Глобализация и рыночная экономика означают, в конечном счёте, что во всех странах с рыночной экономикой, которые, дополняя друг друга, взаимно предоставляют необходимые общественные блага в образовании и инфраструктуре, одинаковая работа оплачивается приблизительно одинаково. Для экономистов это означает: предельные издержки (дополнительные издержки конечной произведённой единицы продукции) и предельный продукт (рост прибыли, который достигается приложением следующей единицы производственного фактора) такого производственного фактора, как работа, имеют тенденцию к выравниванию в глобализированной открытой рыночной экономике. Как в глобализированном мире существует мировой ссудный процент в качестве предельной платы за капитал, так и есть в тенденции единая плата за производственный фактор «работы». Совершенно логично, что реальная почасовая оплата в Германии, в точности так же, как, например, в США или Италии, сегодня не выше, чем в 1990 г. Она и не будет повышаться до тех пор, пока такие государства, как Китай, Индия и Таиланд, не достигнут западного уровня оплаты труда. Такое положение дел застаёт Германию в той фазе, в которой её сила ослабевает ещё и по другим причинам, и об этом также пойдёт речь в этой книге.

Зародыш такого патологического развития, которое омрачает наше будущее, был заложен ещё в триумфальные годы конца 1950-х. Тогда начиналась цепь институциональных реформ, каждая из которых по отдельности была задумана во благо и, безусловно, сама по себе принесла много хорошего. Однако комбинированное действие этих реформ вызвало общественное истощение запасов, которое поставило под угрозу наше будущее. По сути, речь идёт о четырёх взаимосвязанных тематических комплексах:

• о наступивших 40 лет назад демографических сдвигах и изменениях условий производства потомства, а также об их дальнейшем воздействии на будущее{1};

• о заложенных в нашей социальной системе стимулах ведения самоопределяющейся жизни или, наоборот, стремлении этого избежать;

• о социализации, образовании и жизненных мотивациях людей;

• о качестве, структуре и культурном фоне мигрантов в Германии.

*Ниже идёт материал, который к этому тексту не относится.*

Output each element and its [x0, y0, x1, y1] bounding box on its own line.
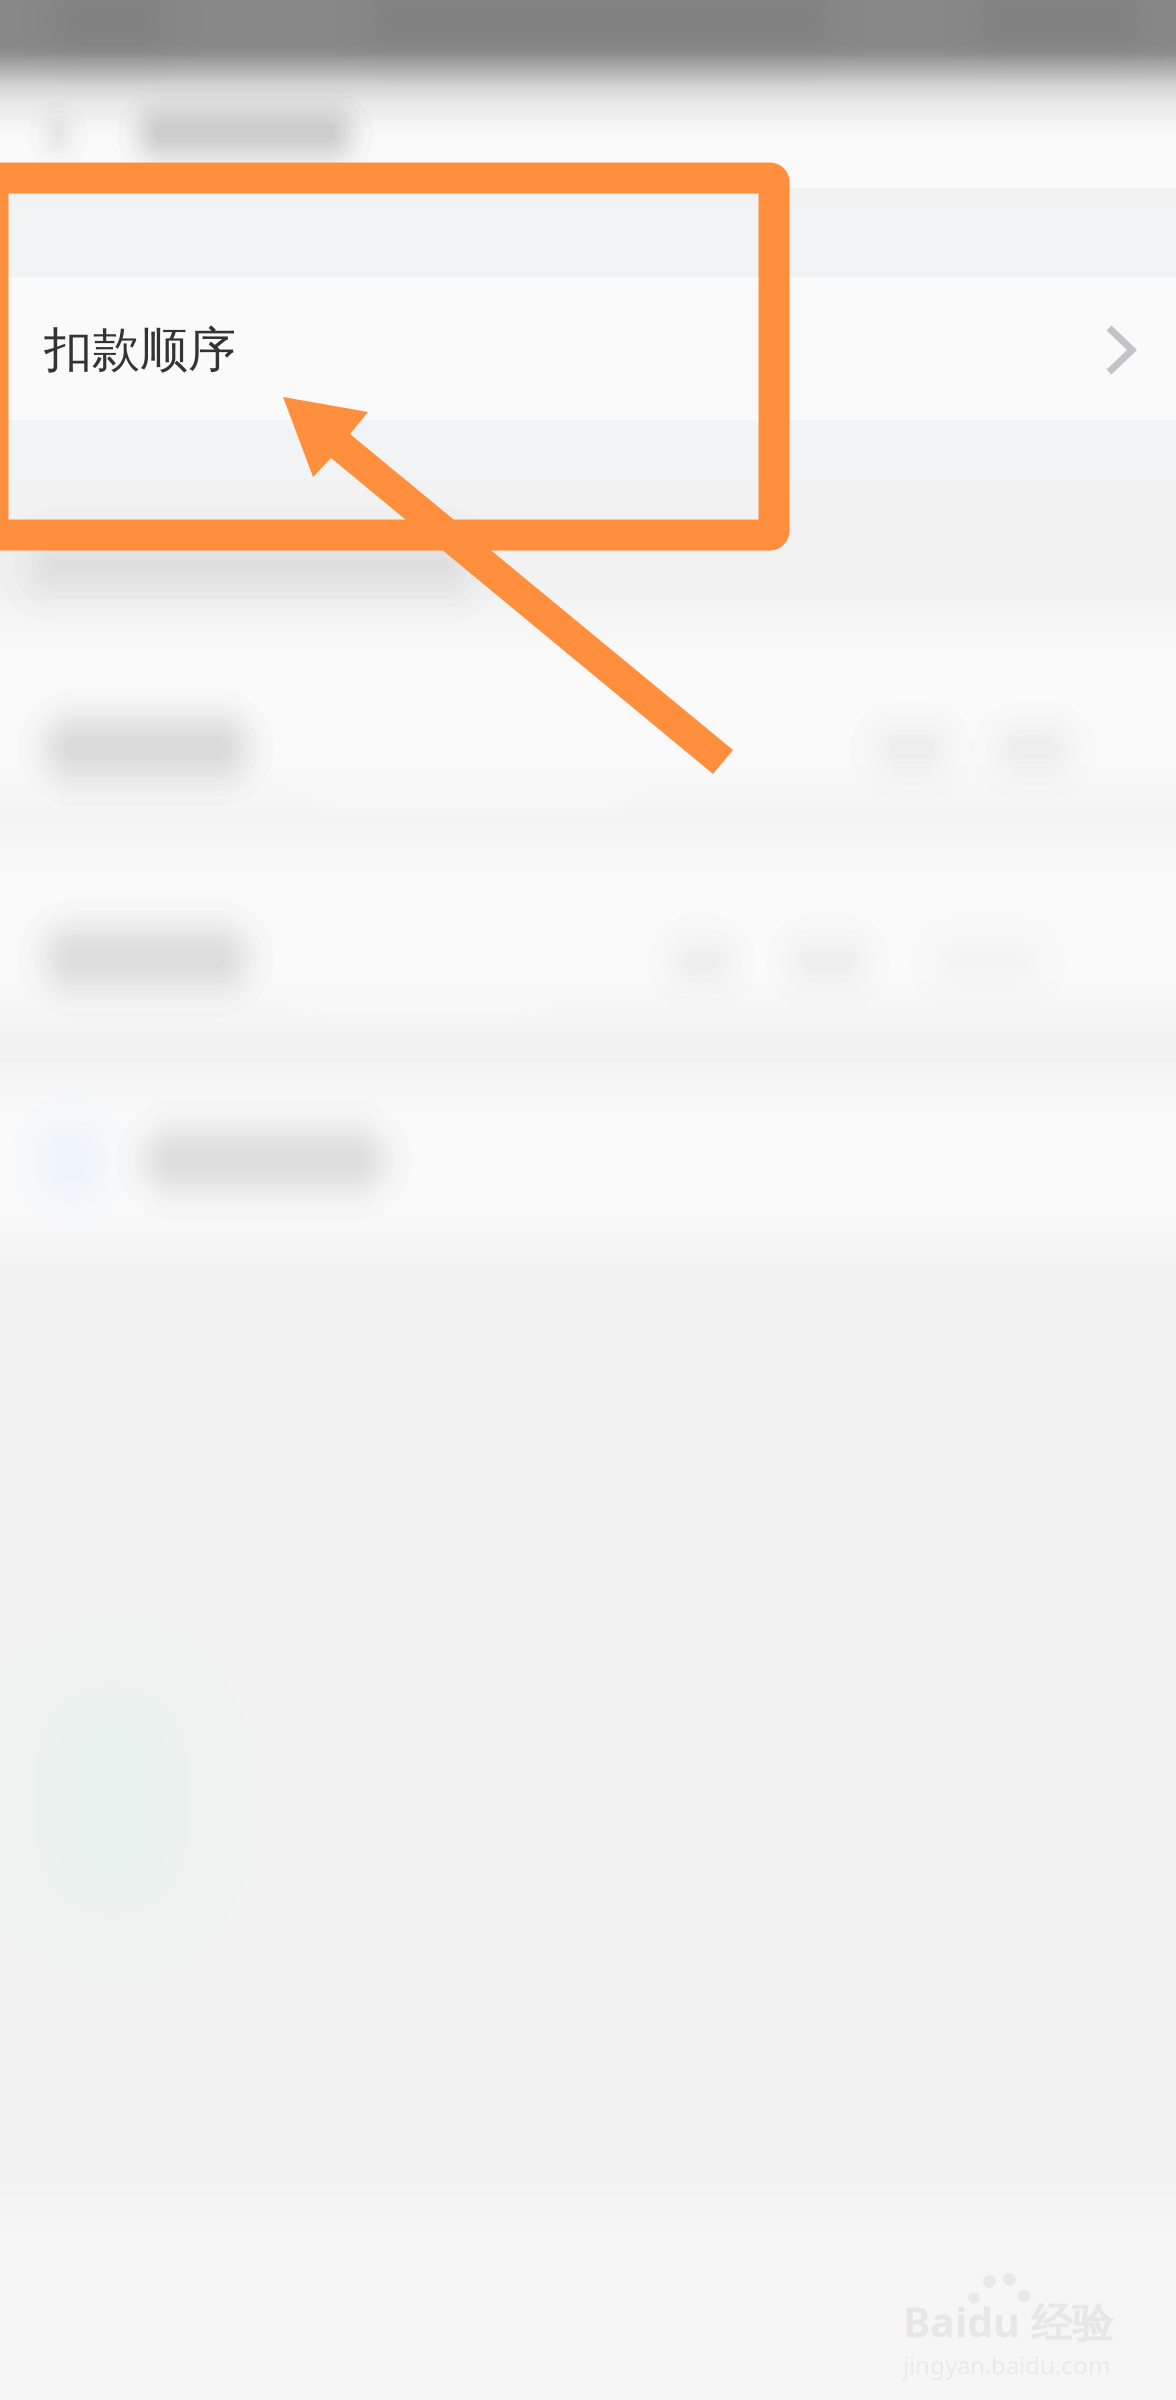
staticText: Baidu 经验 — [903, 2294, 1113, 2349]
button[interactable]: 扣款顺序 — [0, 280, 1176, 420]
button[interactable]: Back — [6, 83, 110, 187]
staticText: 扣款顺序 — [44, 320, 236, 380]
staticText: jingyan.baidu.com — [903, 2349, 1110, 2381]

Для меня остаётся открытым вопрос: возможно ли вообще и насколько возможно реформировать структурные изменения экономики, общества и их постоянно меняющиеся типовые условия. Никогда ничто не остаётся прежним, и никакое состояние общества не поддаётся консервации. С другой стороны, вообще невозможно выносить суждение, давать оценку положения дел и формулировать необходимые изменения, если у тебя нет собственного нормативного образа общества. Почему мы всё-таки предаёмся размышлениям о будущем и что под этим подразумевается? А может, пусть каждое поколение разбирается со своими проблемами и проблемы будущих поколений стоит предоставить живущим после нас?

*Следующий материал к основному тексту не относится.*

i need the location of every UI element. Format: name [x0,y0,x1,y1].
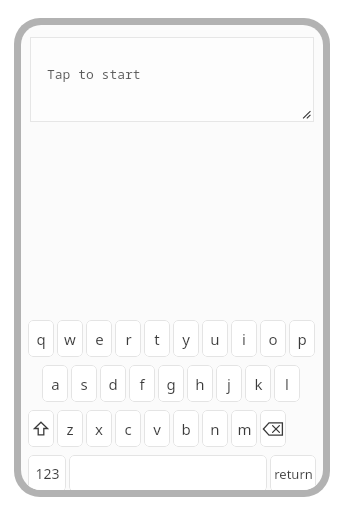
button[interactable]: g [158,365,184,402]
button[interactable]: b [173,410,199,447]
button[interactable]: d [100,365,126,402]
staticText: q [36,329,46,349]
staticText: 123 [35,464,60,483]
staticText: b [181,419,191,439]
button[interactable]: c [115,410,141,447]
button[interactable]: y [173,320,199,357]
staticText: f [139,374,145,394]
staticText: y [182,329,190,349]
button[interactable]: Shift [28,410,54,447]
staticText: d [108,374,118,394]
staticText: k [254,374,263,394]
button[interactable]: r [115,320,141,357]
staticText: u [210,329,220,349]
staticText: w [64,329,76,349]
button[interactable]: f [129,365,155,402]
button[interactable]: Tap to start [30,37,314,122]
button[interactable]: Space [69,455,267,490]
staticText: o [268,329,278,349]
button[interactable]: e [86,320,112,357]
staticText: j [227,374,231,394]
button[interactable]: x [86,410,112,447]
staticText: return [274,465,313,483]
staticText: h [195,374,205,394]
staticText: a [51,374,60,394]
button[interactable]: p [289,320,315,357]
button[interactable]: return [270,455,316,490]
staticText: e [95,329,104,349]
staticText: n [210,419,220,439]
button[interactable]: 123 [28,455,66,490]
button[interactable]: s [71,365,97,402]
button[interactable]: i [231,320,257,357]
button[interactable]: j [216,365,242,402]
button[interactable]: a [42,365,68,402]
staticText: p [297,329,307,349]
button[interactable]: v [144,410,170,447]
button[interactable]: m [231,410,257,447]
staticText: l [285,374,289,394]
staticText: m [237,419,252,439]
button[interactable]: q [28,320,54,357]
staticText: s [80,374,88,394]
staticText: c [124,419,132,439]
staticText: t [154,329,160,349]
button[interactable]: z [57,410,83,447]
staticText: z [66,419,74,439]
staticText: Tap to start [47,65,141,83]
button[interactable]: o [260,320,286,357]
button[interactable]: l [274,365,300,402]
button[interactable]: t [144,320,170,357]
staticText: x [95,419,103,439]
button[interactable]: u [202,320,228,357]
staticText: i [242,329,246,349]
button[interactable]: h [187,365,213,402]
staticText: r [125,329,132,349]
button[interactable]: n [202,410,228,447]
button[interactable]: w [57,320,83,357]
button[interactable]: Backspace [260,410,286,447]
button[interactable]: k [245,365,271,402]
staticText: g [166,374,176,394]
staticText: v [153,419,161,439]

Во всех этих вопросах мы прямо-таки окружены парадоксами, которые в принципе неразрешимы: мы естественным образом исходим из того, что только индивидууму присущи личность и идентичность. Общины, общества, народы — вообще все социальные формы организации, — напротив, с точки зрения большинства, не имеют ценности, находящейся над индивидами, — по крайней мере, если отвергать идею божественного миропорядка или соответствующего историко-философского пандана. Парадоксально только, отчего же мы тогда так тревожимся об окружающей среде. Мы принимаем как неизбежность то, что Германия сокращается и тупеет. Мы не хотим задумываться об этом, а тем более обсуждать это вслух. Но мы задумываемся о том, каким будет мировой климат через 100 или 500 лет. При взгляде на немецкую государственность это совершенно нелогично, ведь при современном демографическом тренде от Германии через 100 лет останется лишь 25 млн, через 200 лет — 8 млн, а через 300 лет — всего 3 млн. жителей. С чего бы нам так интересоваться климатом через 500 лет, если немецкое общество запрограммировано на ликвидацию немцев?{2}

В мире без Бога состояние природы не имеет собственной ценности, разве что рассматривать её как окружающую среду для жизни людей, то есть из оправдания, идущего от индивидуума. Это оправдание, однако, теряет силу с исчезновением индивидов.

В действительности дело обстоит так, что большинство из нас вопреки всякой логике приписывают социальной организации самоценность, стоящую над индивидами: многие сотрудники любят предприятие, в котором они проработали десятилетия, другие любят свой футбольный клуб, третьи — свой город, свою страну, свой народ. То, что мы придаём этим сущностям самоценность, которая выше нас самих, мотивирует нас, возвышает, внушает чувство гордости, придаёт силы и заставляет забыть собственные мелкие болячки и беды покрупнее. И только когда дело касается Германии, у многих из нас в голове срабатывает «внутренний цензор».